Stored items from a collection:

####

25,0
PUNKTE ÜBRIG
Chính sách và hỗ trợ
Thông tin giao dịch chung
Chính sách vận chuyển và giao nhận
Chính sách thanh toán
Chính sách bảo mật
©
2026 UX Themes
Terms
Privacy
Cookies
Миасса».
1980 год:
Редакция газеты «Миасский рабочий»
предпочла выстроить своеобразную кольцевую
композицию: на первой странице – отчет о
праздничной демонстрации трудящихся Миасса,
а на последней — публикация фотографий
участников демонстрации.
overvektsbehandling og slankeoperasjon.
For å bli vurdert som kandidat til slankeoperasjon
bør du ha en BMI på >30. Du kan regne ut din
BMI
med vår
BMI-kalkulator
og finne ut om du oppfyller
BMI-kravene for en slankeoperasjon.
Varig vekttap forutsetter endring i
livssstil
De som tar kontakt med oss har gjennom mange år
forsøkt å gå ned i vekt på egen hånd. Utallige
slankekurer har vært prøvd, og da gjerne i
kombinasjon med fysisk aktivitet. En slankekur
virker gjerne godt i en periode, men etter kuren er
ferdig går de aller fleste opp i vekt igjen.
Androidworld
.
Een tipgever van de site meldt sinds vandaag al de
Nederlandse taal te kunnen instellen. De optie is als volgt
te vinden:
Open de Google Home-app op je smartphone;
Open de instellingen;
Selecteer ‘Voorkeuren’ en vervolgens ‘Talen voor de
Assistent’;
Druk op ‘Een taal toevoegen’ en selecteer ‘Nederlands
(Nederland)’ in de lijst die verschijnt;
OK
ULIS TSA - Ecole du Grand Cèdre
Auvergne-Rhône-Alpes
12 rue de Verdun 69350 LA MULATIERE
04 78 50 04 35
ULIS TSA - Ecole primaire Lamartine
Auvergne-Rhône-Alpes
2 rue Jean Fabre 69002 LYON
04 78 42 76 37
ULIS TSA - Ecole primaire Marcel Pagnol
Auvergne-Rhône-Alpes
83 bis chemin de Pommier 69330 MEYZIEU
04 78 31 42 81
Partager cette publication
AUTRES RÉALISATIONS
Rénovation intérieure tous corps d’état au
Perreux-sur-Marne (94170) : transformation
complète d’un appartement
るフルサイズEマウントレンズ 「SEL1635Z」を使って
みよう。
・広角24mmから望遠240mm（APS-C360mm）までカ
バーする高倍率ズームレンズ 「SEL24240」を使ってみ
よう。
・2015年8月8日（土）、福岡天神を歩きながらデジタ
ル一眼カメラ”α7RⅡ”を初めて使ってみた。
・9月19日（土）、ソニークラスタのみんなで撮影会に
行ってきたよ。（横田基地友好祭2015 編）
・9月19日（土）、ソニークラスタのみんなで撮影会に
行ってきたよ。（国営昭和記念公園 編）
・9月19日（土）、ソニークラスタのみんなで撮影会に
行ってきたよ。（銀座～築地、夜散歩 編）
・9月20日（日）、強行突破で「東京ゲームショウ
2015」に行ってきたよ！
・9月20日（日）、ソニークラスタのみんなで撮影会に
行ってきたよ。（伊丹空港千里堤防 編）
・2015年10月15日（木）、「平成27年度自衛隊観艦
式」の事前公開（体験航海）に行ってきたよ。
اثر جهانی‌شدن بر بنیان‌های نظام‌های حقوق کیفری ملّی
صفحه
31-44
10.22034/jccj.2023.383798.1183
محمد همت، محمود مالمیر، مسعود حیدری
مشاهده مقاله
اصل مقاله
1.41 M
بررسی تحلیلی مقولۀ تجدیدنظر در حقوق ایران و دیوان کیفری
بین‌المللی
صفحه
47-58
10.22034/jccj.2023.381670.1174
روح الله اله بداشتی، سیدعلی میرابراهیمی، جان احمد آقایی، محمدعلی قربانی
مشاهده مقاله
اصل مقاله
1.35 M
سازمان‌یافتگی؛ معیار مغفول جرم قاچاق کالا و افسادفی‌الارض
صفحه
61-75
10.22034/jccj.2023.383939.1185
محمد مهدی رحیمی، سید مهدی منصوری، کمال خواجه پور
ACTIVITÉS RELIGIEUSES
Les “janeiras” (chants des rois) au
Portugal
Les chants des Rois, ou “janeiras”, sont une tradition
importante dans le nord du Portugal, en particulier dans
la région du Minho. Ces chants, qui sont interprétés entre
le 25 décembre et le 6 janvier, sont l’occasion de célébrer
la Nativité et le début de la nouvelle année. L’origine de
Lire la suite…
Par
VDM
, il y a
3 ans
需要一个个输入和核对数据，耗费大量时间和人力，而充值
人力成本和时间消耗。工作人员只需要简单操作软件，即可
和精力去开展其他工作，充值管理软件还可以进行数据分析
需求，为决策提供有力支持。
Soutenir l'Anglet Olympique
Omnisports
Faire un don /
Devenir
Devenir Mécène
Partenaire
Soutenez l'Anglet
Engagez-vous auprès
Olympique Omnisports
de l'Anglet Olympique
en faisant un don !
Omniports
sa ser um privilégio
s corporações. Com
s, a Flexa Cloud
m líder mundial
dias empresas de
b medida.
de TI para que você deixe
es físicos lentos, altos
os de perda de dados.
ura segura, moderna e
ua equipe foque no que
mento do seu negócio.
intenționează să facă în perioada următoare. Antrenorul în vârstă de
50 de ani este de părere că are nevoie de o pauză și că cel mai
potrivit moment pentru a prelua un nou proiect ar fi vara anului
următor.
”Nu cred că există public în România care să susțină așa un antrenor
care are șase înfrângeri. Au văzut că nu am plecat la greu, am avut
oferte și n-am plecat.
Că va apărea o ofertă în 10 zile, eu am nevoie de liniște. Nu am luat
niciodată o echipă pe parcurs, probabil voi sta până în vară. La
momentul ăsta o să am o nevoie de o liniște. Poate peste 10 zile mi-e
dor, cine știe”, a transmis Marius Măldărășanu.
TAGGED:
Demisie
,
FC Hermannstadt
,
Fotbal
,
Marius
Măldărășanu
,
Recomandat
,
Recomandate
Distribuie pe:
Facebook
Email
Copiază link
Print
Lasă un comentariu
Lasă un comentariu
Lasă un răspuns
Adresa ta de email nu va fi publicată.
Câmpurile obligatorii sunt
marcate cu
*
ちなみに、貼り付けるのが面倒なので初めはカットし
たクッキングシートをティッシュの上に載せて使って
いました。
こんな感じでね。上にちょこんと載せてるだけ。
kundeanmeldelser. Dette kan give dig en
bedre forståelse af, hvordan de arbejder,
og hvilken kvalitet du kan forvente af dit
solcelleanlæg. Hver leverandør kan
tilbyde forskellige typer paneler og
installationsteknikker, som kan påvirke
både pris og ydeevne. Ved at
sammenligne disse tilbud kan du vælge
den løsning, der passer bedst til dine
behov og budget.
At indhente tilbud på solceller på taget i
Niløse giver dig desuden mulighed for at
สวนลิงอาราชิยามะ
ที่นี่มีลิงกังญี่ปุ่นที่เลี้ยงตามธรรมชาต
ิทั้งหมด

####

PROBLEM DETAILS: Print from the line containing "Niløse giver dig desuden mulighed for at" to the last line above, exactly as written.

COMPLETED TASK:
Niløse giver dig desuden mulighed for at
สวนลิงอาราชิยามะ
ที่นี่มีลิงกังญี่ปุ่นที่เลี้ยงตามธรรมชาต
ิทั้งหมด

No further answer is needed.